POLÍTICA NACIONAL

Para aliados de Bolsonaro, denúncias de Tagliaferro afetam julgamento no STF

A Comissão de Segurança Pública (CSP) ouviu nesta terça-feira (2) o ex-chefe da Assessoria Especial de Enfrentamento à Desinformação do Tribunal Superior Eleitoral (TSE), Eduardo Tagliaferro, sobre suposto uso indevido da estrutura do TSE pelo ministro Alexandre de Moraes. A audiência foi comandada pelo presidente da CSP, senador Flávio Bolsonaro (PL-RJ), e atendeu a sugestão (REQ 18/2025 – CSP) do senador Magno Malta (PL-ES).

Tagliaferro — assessor de Moraes na presidência do TSE entre 2022 e 2024 — disse aos senadores que o ministro teria tentado direcionar o levantamento de informações para abastecer os inquéritos do STF relacionados a ataques e disseminação de notícias falsas contra a Corte e seus ministros, dos quais era relator.

— Esse relatório seria enviado para o Tribunal Superior Eleitoral, em seu gabinete, ou ao Supremo Tribunal Federal, também ao seu gabinete, para que [Moraes] definisse o local melhor. Muitas informações acabaram saindo pelo Tribunal Superior Eleitoral, visto a menor burocracia, uma vez que Alexandre de Moraes era o presidente — relatou o ex-assessor. 

Flávio Bolsonaro avaliou que as informações prestadas por Tagliaferro afetam o julgamento do ex-presidente Jair Bolsonaro pela 1ª Turma do STF, que começou nesta terça. Bolsonaro e integrantes do alto escalão das Forças Armadas são réus por tentativa de golpe de Estado após as eleições de 2022. O senador acionou a Advocacia-Geral do Senado para definir encaminhamentos de uma denúncia de fraude processual contra o ministro Alexandre de Moraes, a ser protocolada pelos senadores.

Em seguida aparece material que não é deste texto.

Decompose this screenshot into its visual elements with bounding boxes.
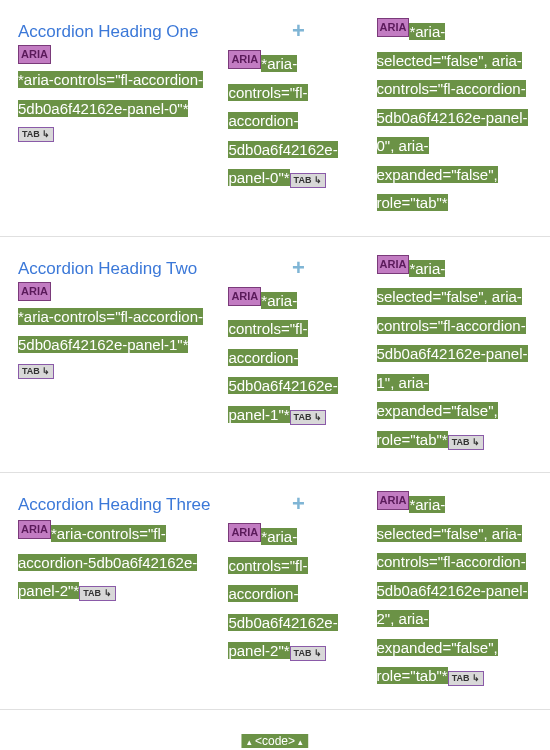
- row-left: Accordion Heading TwoARIA *aria-controls…: [18, 255, 220, 379]
- aria-badge-icon: ARIA: [377, 255, 410, 274]
- aria-attr-text: *aria-controls="fl-accordion-5db0a6f4216…: [18, 308, 203, 354]
- tab-badge-icon: TAB: [79, 586, 115, 601]
- aria-attr-text: *aria-selected="false", aria-controls="f…: [377, 23, 528, 211]
- row-mid: + ARIA*aria-controls="fl-accordion-5db0a…: [228, 491, 368, 666]
- aria-badge-icon: ARIA: [18, 282, 51, 301]
- aria-attr-block: ARIA*aria-controls="fl-accordion-5db0a6f…: [228, 287, 368, 430]
- aria-attr-text: *aria-controls="fl-accordion-5db0a6f4216…: [228, 292, 337, 423]
- aria-attr-block: *aria-controls="fl-accordion-5db0a6f4216…: [18, 66, 220, 142]
- aria-attr-text: *aria-controls="fl-accordion-5db0a6f4216…: [18, 71, 203, 117]
- expand-icon[interactable]: +: [228, 18, 368, 44]
- tab-badge-icon: TAB: [448, 435, 484, 450]
- aria-attr-text: *aria-selected="false", aria-controls="f…: [377, 260, 528, 448]
- row-left: Accordion Heading Three ARIA*aria-contro…: [18, 491, 220, 606]
- row-right: ARIA*aria-selected="false", aria-control…: [377, 491, 540, 691]
- accordion-row: Accordion Heading Three ARIA*aria-contro…: [0, 473, 550, 710]
- accordion-row: Accordion Heading OneARIA *aria-controls…: [0, 0, 550, 237]
- aria-badge-icon: ARIA: [377, 491, 410, 510]
- aria-badge-icon: ARIA: [18, 45, 51, 64]
- tab-badge-icon: TAB: [18, 364, 54, 379]
- aria-attr-block: ARIA*aria-selected="false", aria-control…: [377, 255, 540, 455]
- aria-attr-text: *aria-controls="fl-accordion-5db0a6f4216…: [228, 55, 337, 186]
- accordion-heading[interactable]: Accordion Heading Two: [18, 259, 197, 278]
- tab-badge-icon: TAB: [290, 173, 326, 188]
- aria-attr-block: ARIA*aria-controls="fl-accordion-5db0a6f…: [18, 520, 220, 606]
- accordion-heading[interactable]: Accordion Heading One: [18, 22, 199, 41]
- aria-attr-block: *aria-controls="fl-accordion-5db0a6f4216…: [18, 303, 220, 379]
- aria-badge-icon: ARIA: [228, 523, 261, 542]
- row-right: ARIA*aria-selected="false", aria-control…: [377, 255, 540, 455]
- aria-attr-block: ARIA*aria-selected="false", aria-control…: [377, 18, 540, 218]
- aria-badge-icon: ARIA: [18, 520, 51, 539]
- aria-attr-block: ARIA*aria-selected="false", aria-control…: [377, 491, 540, 691]
- tab-badge-icon: TAB: [448, 671, 484, 686]
- accordion-row: Accordion Heading TwoARIA *aria-controls…: [0, 237, 550, 474]
- aria-attr-text: *aria-selected="false", aria-controls="f…: [377, 496, 528, 684]
- aria-badge-icon: ARIA: [228, 287, 261, 306]
- aria-attr-text: *aria-controls="fl-accordion-5db0a6f4216…: [228, 528, 337, 659]
- row-mid: + ARIA*aria-controls="fl-accordion-5db0a…: [228, 255, 368, 430]
- tab-badge-icon: TAB: [290, 646, 326, 661]
- expand-icon[interactable]: +: [228, 491, 368, 517]
- tab-badge-icon: TAB: [290, 410, 326, 425]
- row-mid: + ARIA*aria-controls="fl-accordion-5db0a…: [228, 18, 368, 193]
- tab-badge-icon: TAB: [18, 127, 54, 142]
- accordion-heading[interactable]: Accordion Heading Three: [18, 495, 210, 514]
- aria-badge-icon: ARIA: [228, 50, 261, 69]
- aria-badge-icon: ARIA: [377, 18, 410, 37]
- expand-icon[interactable]: +: [228, 255, 368, 281]
- row-left: Accordion Heading OneARIA *aria-controls…: [18, 18, 220, 142]
- aria-attr-block: ARIA*aria-controls="fl-accordion-5db0a6f…: [228, 50, 368, 193]
- aria-attr-block: ARIA*aria-controls="fl-accordion-5db0a6f…: [228, 523, 368, 666]
- row-right: ARIA*aria-selected="false", aria-control…: [377, 18, 540, 218]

— [O julgamento] é um linchamento comprovado por um modo de agir fora da lei e marginal de Alexandre de Moraes para requentar provas contra alvos pré-determinados — criticou.

Tagliaferro foi exonerado do TSE em 2024, quando conversas suas com Moraes foram publicadas pela imprensa. Tagliaferro pediu ao STF o afastamento de Moraes de inquéritos que envolvem Bolsonaro e foi para a Itália, de onde participou da audiência na CSP.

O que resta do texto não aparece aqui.